I have an assignment to complete . It says I have to read a file which contains millions & millions of strings.
I have to read the file and build a structure to hold the strings. This system must be able to answer the question "is this new string present?"
I AM also expected to break the list down into "buckets" of strings so the 'string to match' is able to chose the correct bucket to search in (quickly) and that bucket should contain no more than total/hashMask strings or so (ie 3,000,000 / 0xFFF == 732 objects per bucket).

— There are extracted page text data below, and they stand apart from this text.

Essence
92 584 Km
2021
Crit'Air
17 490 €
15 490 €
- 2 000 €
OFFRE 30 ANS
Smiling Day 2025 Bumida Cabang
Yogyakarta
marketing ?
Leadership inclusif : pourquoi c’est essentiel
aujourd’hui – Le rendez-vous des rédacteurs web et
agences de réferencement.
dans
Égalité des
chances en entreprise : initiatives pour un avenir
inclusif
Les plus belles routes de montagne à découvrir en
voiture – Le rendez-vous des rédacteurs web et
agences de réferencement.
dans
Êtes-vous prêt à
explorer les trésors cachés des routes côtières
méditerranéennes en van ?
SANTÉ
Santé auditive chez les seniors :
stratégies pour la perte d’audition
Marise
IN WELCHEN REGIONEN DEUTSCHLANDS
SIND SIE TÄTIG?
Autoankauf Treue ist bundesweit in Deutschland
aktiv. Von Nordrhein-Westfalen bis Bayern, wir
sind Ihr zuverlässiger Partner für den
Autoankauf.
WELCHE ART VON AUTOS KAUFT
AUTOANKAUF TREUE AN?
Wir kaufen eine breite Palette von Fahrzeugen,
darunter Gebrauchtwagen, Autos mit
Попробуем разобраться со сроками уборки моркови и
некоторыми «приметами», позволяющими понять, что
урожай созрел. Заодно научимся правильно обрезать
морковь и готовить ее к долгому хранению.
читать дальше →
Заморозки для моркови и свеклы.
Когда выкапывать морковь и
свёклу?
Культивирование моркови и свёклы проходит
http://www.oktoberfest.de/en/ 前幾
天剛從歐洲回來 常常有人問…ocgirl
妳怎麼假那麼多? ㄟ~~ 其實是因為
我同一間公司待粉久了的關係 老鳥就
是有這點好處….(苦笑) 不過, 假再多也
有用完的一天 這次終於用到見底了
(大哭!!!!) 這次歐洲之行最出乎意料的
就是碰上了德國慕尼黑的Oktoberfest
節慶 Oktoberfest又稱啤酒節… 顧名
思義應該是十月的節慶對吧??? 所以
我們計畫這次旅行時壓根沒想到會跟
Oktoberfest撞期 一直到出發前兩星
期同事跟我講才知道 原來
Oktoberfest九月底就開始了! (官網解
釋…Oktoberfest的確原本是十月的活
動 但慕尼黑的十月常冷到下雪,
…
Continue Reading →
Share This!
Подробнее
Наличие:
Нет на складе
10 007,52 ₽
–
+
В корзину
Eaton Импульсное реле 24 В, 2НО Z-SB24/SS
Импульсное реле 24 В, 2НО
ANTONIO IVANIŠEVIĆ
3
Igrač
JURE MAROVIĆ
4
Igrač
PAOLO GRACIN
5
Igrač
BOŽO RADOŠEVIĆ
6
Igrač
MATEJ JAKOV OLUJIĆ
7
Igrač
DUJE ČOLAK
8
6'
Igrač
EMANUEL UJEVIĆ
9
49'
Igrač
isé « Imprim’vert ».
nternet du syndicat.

Now I have created a structure of hash table and function to read a file and after that I am sort of clueless.
Below is my sample code
Code:
#define MAX_NAME 100
typedef struct hashTable
{
char key[MAX_NAME];
struct hashTable *next;
};
/*
this function will read the file (assume one string per line)
and create the list of lists (list of buckets), adding one object per string.
*/
HashList *loadDataSet(char *filename, int hashMask)
{
// to read a file
char readString[ MAX_NAME];
File *fp ;
if( (fp = fopen(filename, "r") )== NULL)
{
printf(" failed to open the file\n");
exit(0);
}
while( fgets ( readString,MAX_NAME -1, fp ) != NULL)
{
//need to break the list down into "buckets" of strings so the 'string to match'
// is able to chose the correct bucket to search in (quickly)
//and that bucket should contain no more than total/hashMask strings
or so (ie 3,000,000 / 0xFFF == 732 objects per bucket).
}
fclose(fp);
}